──────── Task material ────────
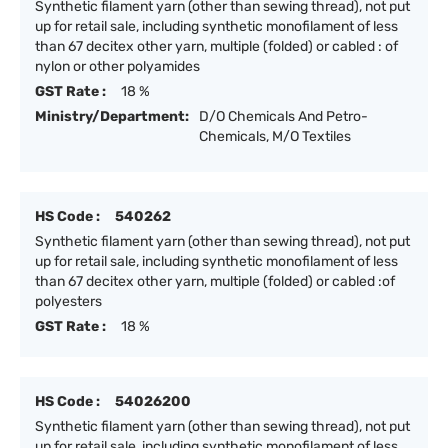
Synthetic filament yarn (other than sewing thread), not put
up for retail sale, including synthetic monofilament of less
than 67 decitex other yarn, multiple (folded) or cabled : of
nylon or other polyamides
GST Rate :
18 %
Ministry/Department:
D/O Chemicals And Petro-
Chemicals, M/O Textiles
HS Code :
540262
Synthetic filament yarn (other than sewing thread), not put
up for retail sale, including synthetic monofilament of less
than 67 decitex other yarn, multiple (folded) or cabled :of
polyesters
GST Rate :
18 %
HS Code :
54026200
Synthetic filament yarn (other than sewing thread), not put
up for retail sale, including synthetic monofilament of less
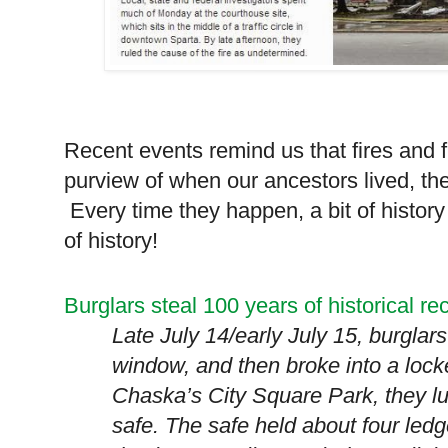
Recent events remind us that fires and fl
purview of when our ancestors lived, th
Every time they happen, a bit of history 
of history!
Burglars steal 100 years of historical re
Late July 14/early July 15, burglar
window, and then broke into a lock
Chaska’s
City
Square
Park
, they l
safe. The safe held about four led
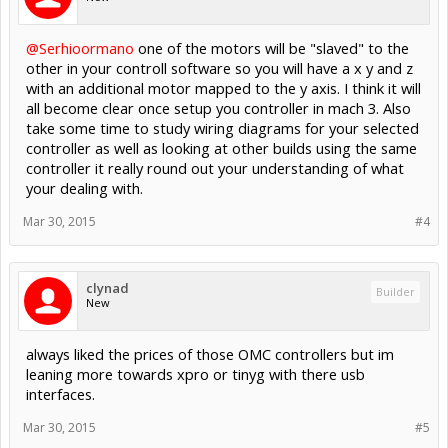
@Serhioormano
one of the motors will be "slaved" to the
other in your controll software so you will have a x y and z
with an additional motor mapped to the y axis. I think it will
all become clear once setup you controller in mach 3. Also
take some time to study wiring diagrams for your selected
controller as well as looking at other builds using the same
controller it really round out your understanding of what
your dealing with.
Mar 30, 2015
#4
clynad
Builder
New
always liked the prices of those OMC controllers but im
leaning more towards xpro or tinyg with there usb
interfaces.
Mar 30, 2015
#5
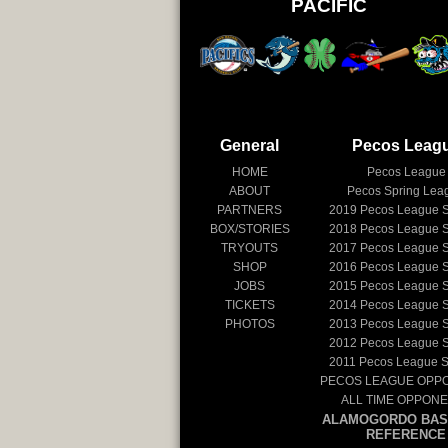
PACIFIC
General
Pecos Leag
HOME
Pecos League
ABOUT
Pecos Spring Lea
PARTNERS
2019
Pecos League 
BOX/STORIES
2018
Pecos League 
TRYOUTS
2017
Pecos League 
SHOP
2016
Pecos League 
JOBS
2015
Pecos League 
TICKETS
2014
Pecos League 
PHOTOS
2013
Pecos League 
2012
Pecos League 
2011
Pecos League 
PECOS LEAGUE OPP
ALL TIME OPPON
ALAMOGORDO BAS
REFERENCE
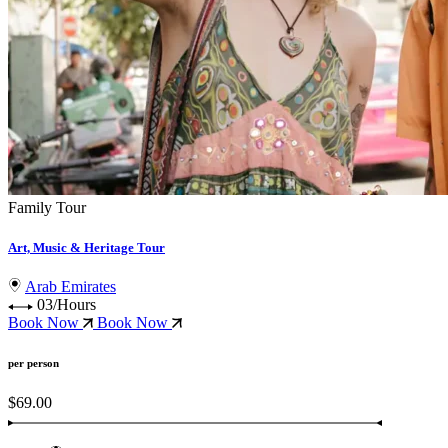
Family Tour
Art, Music & Heritage Tour
Arab Emirates
03/Hours
Book Now
Book Now
per person
$69.00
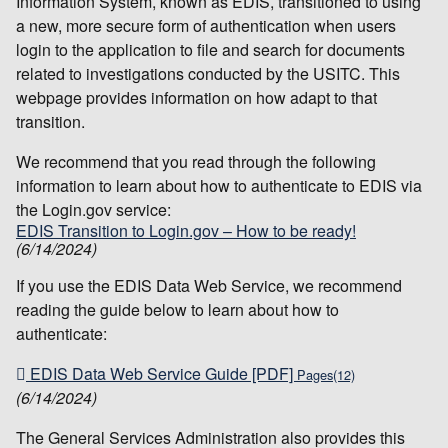
Information System, known as EDIS, transitioned to using
a new, more secure form of authentication when users
login to the application to file and search for documents
related to investigations conducted by the USITC. This
webpage provides information on how adapt to that
transition.
We recommend that you read through the following
information to learn about how to authenticate to EDIS via
the Login.gov service:
EDIS Transition to Login.gov – How to be ready!
(6/14/2024)
If you use the EDIS Data Web Service, we recommend
reading the guide below to learn about how to
authenticate:
EDIS Data Web Service Guide [PDF]
Pages(12)
(6/14/2024)
The General Services Administration also provides this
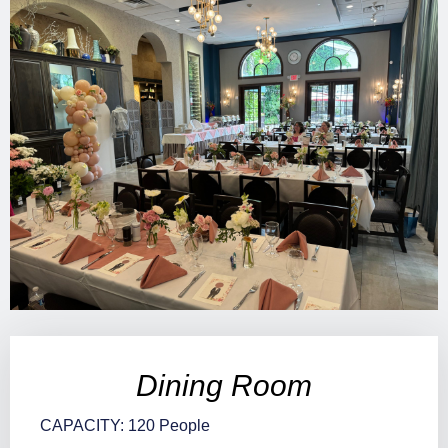
Dining Room
CAPACITY: 120 People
────────
**Work instruction**.
In the listing above, find the line with "Art, Music & Heritage Tour" and the line with "transition.". Copy exactly those two and every line between, without the pictures.

**Exercise output**.
Art, Music & Heritage Tour
Arab Emirates
03/Hours
Book Now
Book Now
per person
$69.00
Information System, known as EDIS, transitioned to using
a new, more secure form of authentication when users
login to the application to file and search for documents
related to investigations conducted by the USITC. This
webpage provides information on how adapt to that
transition.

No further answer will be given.